Kuhn’s striking story worth watching

RISKY BUSINESS: No news is good news when it comes to the Hollywood writers’ strike these days, so let’s all get busy looking elsewhere up and down the dial to find things to watch while the key grip on Heroes has his new pick-up truck repo’d. If, like me, ceaseless pondering of the often counterproductive business strategies of the entertainment industry fills you with dumbstruck wonder, you’ll enjoy 100 Films & A Funeral, airing tonight on the Documentary Channel at 8pm EST.

It’s the story of Michael Kuhn, a British lawyer with no movie experience who was put in charge of the second kick at the movie-making can by Polygram, at the time the entertainment arm of Philips, the Dutch electronics giant. When Kuhn launched Polygram Filmed Entertainment in 1991, he had no experience in the movie business, but the company managed to be behind a string of hits over the next eight years – films such as Trainspotting, Priscilla, Queen Of The Desert, The Usual Suspects and the 1994 Mike Newell-directed Hugh Grant comedy that gives the film its title.

Beginning from the wild and unexpected success of Four Weddings & A Funeral, the company seemed to go from strength to strength, and hewing to the Hollywood business model summed up by the maxim “if you’re not growing you’re dying,” they expanded the PFE umbrella all across the world, building up a distribution arm that rivaled the Hollywood studios before the lack of confidence of the parent company led to the shocking sale of Polygram to Seagrams, who tried to sell of the motion picture arm while absorbing the music division into what would briefly become Vivendi Universal. Music-mad Seagrams head Edgar Bronfman Jr. already had a movie company in Universal, and so PFE’s glorious rise came to a sputtering end when the company’s catalogue of films was sold to MGM, a company that it had briefly entertained buying itself.

The film is a slick, brisk narrative that uses quick editing and cute animation to tell the story of Kuhn and his dream of a European film studio that could compete with Hollywood on its own terms – a dream that a lot of people, many of them in government offices, were eager to support, but for Philips’ lack of confidence, which has actually begun to look prescient in the long term, when you look at the downturn in box office and the movie business in general.

Director Michael McNamara, working from Kuhn’s cue in the book that inspired the film, says that PFE was a key player in the independent film renaissance, and that the sub-blockbuster productions that fill the Oscar rolls every year wouldn’t have been possible if not for Kuhn and his magnificent failure.
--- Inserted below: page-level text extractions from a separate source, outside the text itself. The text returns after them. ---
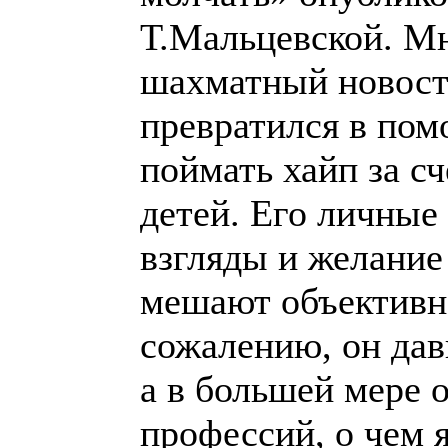
Т.Мальцевской. Мн
шахматный новостн
превратился в помо
поймать хайп за с
детей. Его личные
взгляды и желание
мешают объективно
сожалению, он дав
а в большей мере 
профессий, о чем я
Unfortunately, very few of today’s “little films” are nearly as enjoyable as the best of what kept PFE’s bottom line solvent in the ‘90s, and a scan of every title released by the company during the closing credits lists a bloated proportion of dismal and forgettable pictures. In the end, the film’s glimpse of the mad journey of Kuhn through the inexplicable logic of the movie business explains a lot about why even apparently sane people seem to go a little nuts in the weird light – a combination of noonday sun and photographers’ flash – of that singularly daft industry.